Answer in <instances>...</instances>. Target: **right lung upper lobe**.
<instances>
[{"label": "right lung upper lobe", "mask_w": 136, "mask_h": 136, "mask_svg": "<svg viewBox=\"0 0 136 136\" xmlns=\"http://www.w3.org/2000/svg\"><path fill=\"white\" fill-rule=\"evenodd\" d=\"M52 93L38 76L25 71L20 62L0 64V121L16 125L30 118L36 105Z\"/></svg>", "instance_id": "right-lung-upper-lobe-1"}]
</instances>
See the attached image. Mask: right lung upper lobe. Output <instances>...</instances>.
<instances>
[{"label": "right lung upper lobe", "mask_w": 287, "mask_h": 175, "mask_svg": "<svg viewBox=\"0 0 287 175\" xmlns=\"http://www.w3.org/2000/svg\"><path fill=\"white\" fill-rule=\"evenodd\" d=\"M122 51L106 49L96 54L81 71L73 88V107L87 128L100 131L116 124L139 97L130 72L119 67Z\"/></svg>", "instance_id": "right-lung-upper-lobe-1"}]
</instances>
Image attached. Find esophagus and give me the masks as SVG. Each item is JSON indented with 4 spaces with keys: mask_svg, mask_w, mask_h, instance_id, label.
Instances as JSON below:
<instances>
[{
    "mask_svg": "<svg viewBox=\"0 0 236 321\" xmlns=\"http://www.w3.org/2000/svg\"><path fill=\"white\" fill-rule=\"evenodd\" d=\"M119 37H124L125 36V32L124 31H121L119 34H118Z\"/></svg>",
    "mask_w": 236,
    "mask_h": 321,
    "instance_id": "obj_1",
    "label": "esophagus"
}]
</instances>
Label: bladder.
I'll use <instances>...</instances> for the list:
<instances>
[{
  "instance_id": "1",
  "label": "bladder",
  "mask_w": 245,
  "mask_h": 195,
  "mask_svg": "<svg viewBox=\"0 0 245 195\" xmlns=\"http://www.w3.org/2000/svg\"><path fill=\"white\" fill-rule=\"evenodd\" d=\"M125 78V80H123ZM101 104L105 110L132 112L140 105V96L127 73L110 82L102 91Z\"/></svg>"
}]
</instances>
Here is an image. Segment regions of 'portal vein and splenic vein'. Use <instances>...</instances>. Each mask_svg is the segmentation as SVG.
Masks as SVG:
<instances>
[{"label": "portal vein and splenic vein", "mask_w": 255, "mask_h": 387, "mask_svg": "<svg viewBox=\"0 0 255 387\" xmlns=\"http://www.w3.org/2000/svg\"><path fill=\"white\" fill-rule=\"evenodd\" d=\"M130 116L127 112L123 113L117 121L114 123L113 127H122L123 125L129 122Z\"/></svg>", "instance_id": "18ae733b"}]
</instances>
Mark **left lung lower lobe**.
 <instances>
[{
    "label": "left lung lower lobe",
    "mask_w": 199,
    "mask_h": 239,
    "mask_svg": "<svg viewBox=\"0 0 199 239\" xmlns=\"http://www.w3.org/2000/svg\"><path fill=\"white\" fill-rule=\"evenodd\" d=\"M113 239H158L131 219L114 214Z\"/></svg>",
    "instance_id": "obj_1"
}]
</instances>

----

§ **Exercise details**:
Print the entries exactly. Include every one.

§ **Result of this exercise**:
Answer in <instances>...</instances>. Target: **right lung upper lobe**.
<instances>
[{"label": "right lung upper lobe", "mask_w": 136, "mask_h": 136, "mask_svg": "<svg viewBox=\"0 0 136 136\" xmlns=\"http://www.w3.org/2000/svg\"><path fill=\"white\" fill-rule=\"evenodd\" d=\"M52 93L38 76L25 71L20 62L0 64V121L16 125L30 118L36 105Z\"/></svg>", "instance_id": "right-lung-upper-lobe-1"}]
</instances>
See the attached image. Mask: right lung upper lobe. Output <instances>...</instances>.
<instances>
[{"label": "right lung upper lobe", "mask_w": 287, "mask_h": 175, "mask_svg": "<svg viewBox=\"0 0 287 175\" xmlns=\"http://www.w3.org/2000/svg\"><path fill=\"white\" fill-rule=\"evenodd\" d=\"M122 51L106 49L96 54L81 71L73 88V107L87 128L100 131L116 124L139 97L130 72L119 67Z\"/></svg>", "instance_id": "right-lung-upper-lobe-1"}]
</instances>
Image attached. Find esophagus and give me the masks as SVG. Each item is JSON indented with 4 spaces with keys: mask_svg, mask_w, mask_h, instance_id, label.
Instances as JSON below:
<instances>
[{
    "mask_svg": "<svg viewBox=\"0 0 236 321\" xmlns=\"http://www.w3.org/2000/svg\"><path fill=\"white\" fill-rule=\"evenodd\" d=\"M119 37H124L125 36V32L124 31H121L119 34H118Z\"/></svg>",
    "mask_w": 236,
    "mask_h": 321,
    "instance_id": "obj_1",
    "label": "esophagus"
}]
</instances>
Label: bladder.
I'll use <instances>...</instances> for the list:
<instances>
[{
  "instance_id": "1",
  "label": "bladder",
  "mask_w": 245,
  "mask_h": 195,
  "mask_svg": "<svg viewBox=\"0 0 245 195\" xmlns=\"http://www.w3.org/2000/svg\"><path fill=\"white\" fill-rule=\"evenodd\" d=\"M125 78V80H123ZM101 104L105 110L132 112L140 105V96L127 73L110 82L102 91Z\"/></svg>"
}]
</instances>
Here is an image. Segment regions of 'portal vein and splenic vein'. Use <instances>...</instances>. Each mask_svg is the segmentation as SVG.
Masks as SVG:
<instances>
[{"label": "portal vein and splenic vein", "mask_w": 255, "mask_h": 387, "mask_svg": "<svg viewBox=\"0 0 255 387\" xmlns=\"http://www.w3.org/2000/svg\"><path fill=\"white\" fill-rule=\"evenodd\" d=\"M130 116L127 112L123 113L117 121L114 123L113 127H122L123 125L129 122Z\"/></svg>", "instance_id": "18ae733b"}]
</instances>
Mark **left lung lower lobe**.
 <instances>
[{
    "label": "left lung lower lobe",
    "mask_w": 199,
    "mask_h": 239,
    "mask_svg": "<svg viewBox=\"0 0 199 239\" xmlns=\"http://www.w3.org/2000/svg\"><path fill=\"white\" fill-rule=\"evenodd\" d=\"M113 239H158L131 219L114 214Z\"/></svg>",
    "instance_id": "obj_1"
}]
</instances>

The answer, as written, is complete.